[What you will do] Only lines holding the string "MECANICO" are wanted; copy each one from the material.

START Entries provided

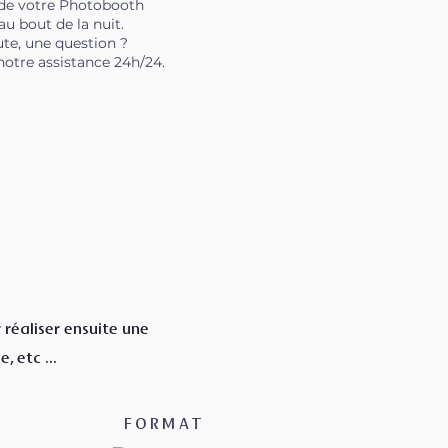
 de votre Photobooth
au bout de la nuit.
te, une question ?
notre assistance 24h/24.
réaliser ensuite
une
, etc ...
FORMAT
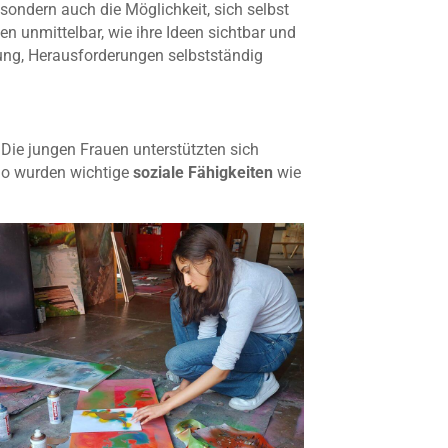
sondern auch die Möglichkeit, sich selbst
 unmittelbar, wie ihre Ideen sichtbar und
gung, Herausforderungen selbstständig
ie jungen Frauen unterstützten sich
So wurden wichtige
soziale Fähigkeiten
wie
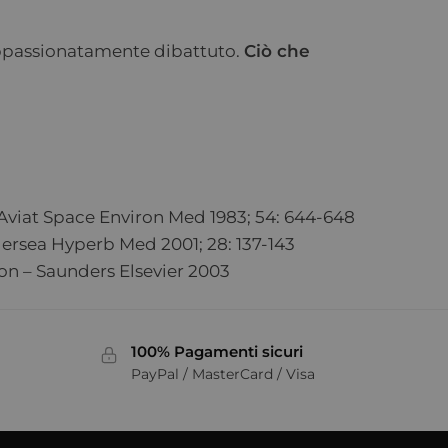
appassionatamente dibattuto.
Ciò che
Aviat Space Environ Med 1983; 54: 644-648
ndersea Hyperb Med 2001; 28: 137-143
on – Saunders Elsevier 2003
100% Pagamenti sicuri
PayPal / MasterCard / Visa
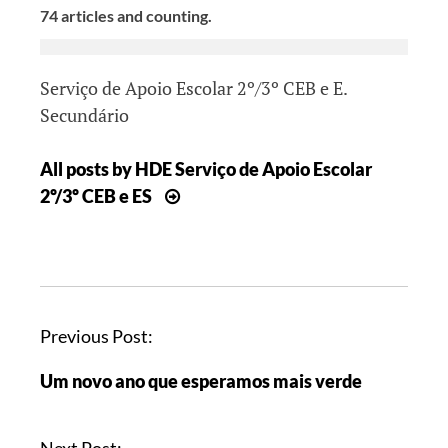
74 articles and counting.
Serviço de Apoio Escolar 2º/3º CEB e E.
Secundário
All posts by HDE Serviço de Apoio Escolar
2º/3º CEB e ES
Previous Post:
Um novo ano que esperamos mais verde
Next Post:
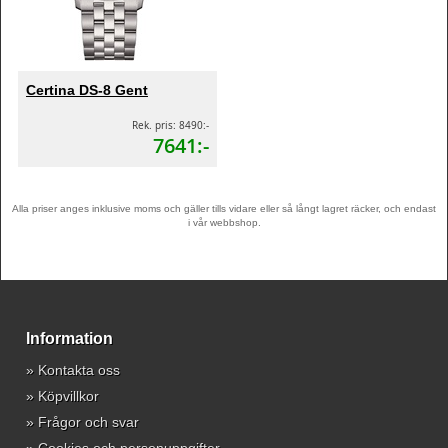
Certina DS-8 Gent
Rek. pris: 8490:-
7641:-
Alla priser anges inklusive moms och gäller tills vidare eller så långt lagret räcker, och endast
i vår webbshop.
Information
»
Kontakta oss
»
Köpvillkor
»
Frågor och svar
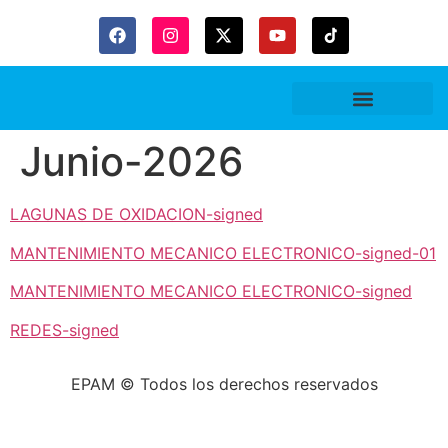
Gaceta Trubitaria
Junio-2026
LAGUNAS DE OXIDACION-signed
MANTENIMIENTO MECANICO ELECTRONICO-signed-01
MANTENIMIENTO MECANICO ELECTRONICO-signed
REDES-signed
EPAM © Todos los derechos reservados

END Entries provided

[Task output]
MANTENIMIENTO MECANICO ELECTRONICO-signed-01
MANTENIMIENTO MECANICO ELECTRONICO-signed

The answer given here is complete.